## WHAT IS NEEDED:
Each line of the entries below that includes "Height" belongs in your answer.

(Dataset entries)
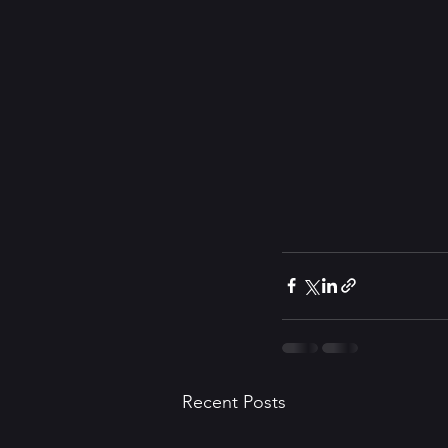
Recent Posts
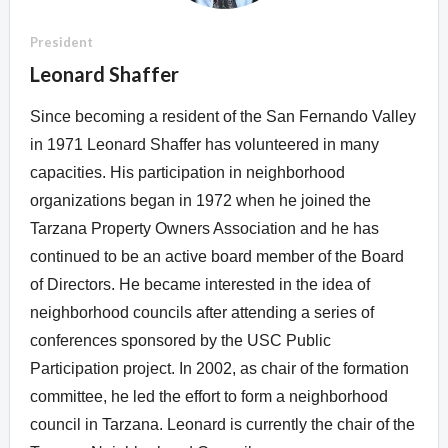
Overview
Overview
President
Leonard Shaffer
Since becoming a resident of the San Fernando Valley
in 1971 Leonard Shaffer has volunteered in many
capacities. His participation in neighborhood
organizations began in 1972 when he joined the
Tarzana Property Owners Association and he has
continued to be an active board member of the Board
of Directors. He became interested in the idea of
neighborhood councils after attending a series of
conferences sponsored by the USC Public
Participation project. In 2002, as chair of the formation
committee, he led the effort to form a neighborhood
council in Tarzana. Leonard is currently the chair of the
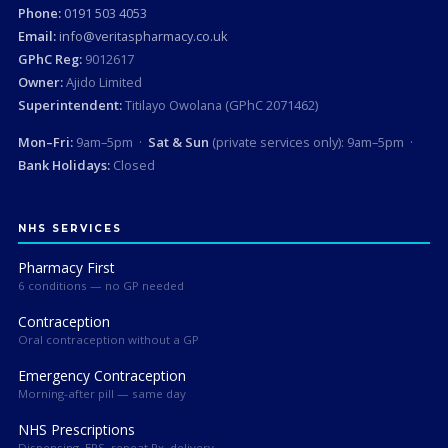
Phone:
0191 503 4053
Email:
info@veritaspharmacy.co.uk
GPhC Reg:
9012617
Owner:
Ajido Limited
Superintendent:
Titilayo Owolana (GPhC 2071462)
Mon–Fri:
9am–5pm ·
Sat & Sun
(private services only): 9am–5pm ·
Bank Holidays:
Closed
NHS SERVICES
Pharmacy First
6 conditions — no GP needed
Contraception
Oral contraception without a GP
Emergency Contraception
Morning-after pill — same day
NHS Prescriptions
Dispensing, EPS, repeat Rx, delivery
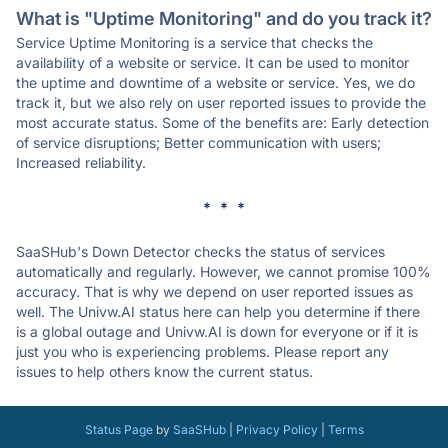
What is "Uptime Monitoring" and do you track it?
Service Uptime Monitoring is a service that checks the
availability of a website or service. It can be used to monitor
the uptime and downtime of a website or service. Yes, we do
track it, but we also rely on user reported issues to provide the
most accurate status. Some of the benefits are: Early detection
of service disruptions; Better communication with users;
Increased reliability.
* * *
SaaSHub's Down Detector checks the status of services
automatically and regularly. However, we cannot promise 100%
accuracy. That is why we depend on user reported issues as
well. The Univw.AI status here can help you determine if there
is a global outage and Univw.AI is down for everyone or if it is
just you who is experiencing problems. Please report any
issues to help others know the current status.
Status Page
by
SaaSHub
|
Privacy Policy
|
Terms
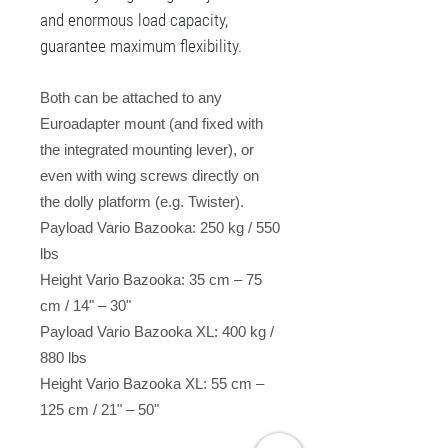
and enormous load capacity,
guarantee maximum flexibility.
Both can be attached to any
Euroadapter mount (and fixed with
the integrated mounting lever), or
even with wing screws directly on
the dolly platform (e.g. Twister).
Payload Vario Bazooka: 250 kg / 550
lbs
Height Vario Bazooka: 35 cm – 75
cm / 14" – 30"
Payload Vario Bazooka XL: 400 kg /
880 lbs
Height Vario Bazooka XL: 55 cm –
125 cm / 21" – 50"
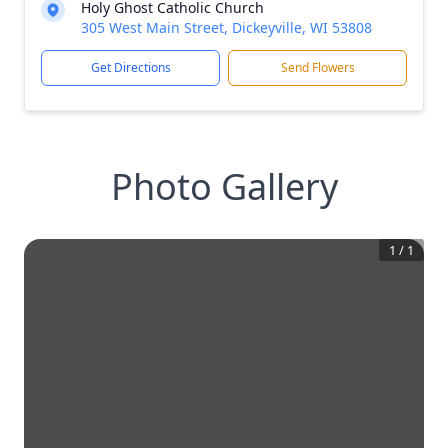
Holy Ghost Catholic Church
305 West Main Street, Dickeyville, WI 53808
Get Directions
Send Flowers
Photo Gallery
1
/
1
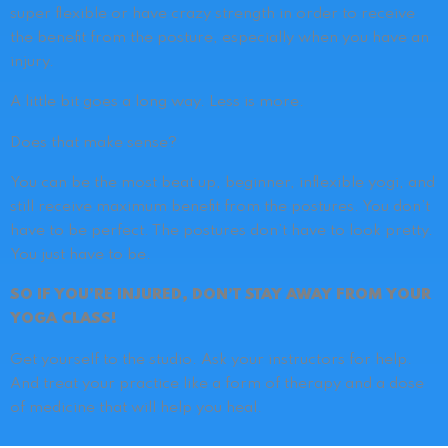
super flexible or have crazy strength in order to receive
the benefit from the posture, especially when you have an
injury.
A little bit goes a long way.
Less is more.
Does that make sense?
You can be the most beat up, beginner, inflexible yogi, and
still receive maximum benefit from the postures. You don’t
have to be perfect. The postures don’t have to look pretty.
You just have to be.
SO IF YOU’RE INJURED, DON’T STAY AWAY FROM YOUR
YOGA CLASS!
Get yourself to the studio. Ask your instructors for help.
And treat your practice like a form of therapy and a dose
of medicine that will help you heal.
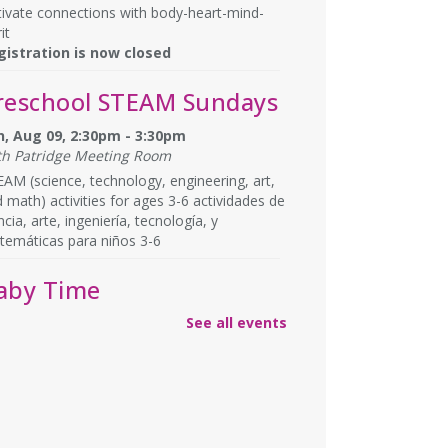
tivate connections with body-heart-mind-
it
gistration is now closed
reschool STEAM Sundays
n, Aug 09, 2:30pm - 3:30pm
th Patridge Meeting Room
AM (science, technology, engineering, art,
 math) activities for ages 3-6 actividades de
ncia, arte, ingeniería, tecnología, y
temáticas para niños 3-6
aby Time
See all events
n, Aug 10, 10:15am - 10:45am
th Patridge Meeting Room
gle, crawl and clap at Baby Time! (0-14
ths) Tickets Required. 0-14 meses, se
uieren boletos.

## RESPONSE:
Height Vario Bazooka: 35 cm – 75
Height Vario Bazooka XL: 55 cm –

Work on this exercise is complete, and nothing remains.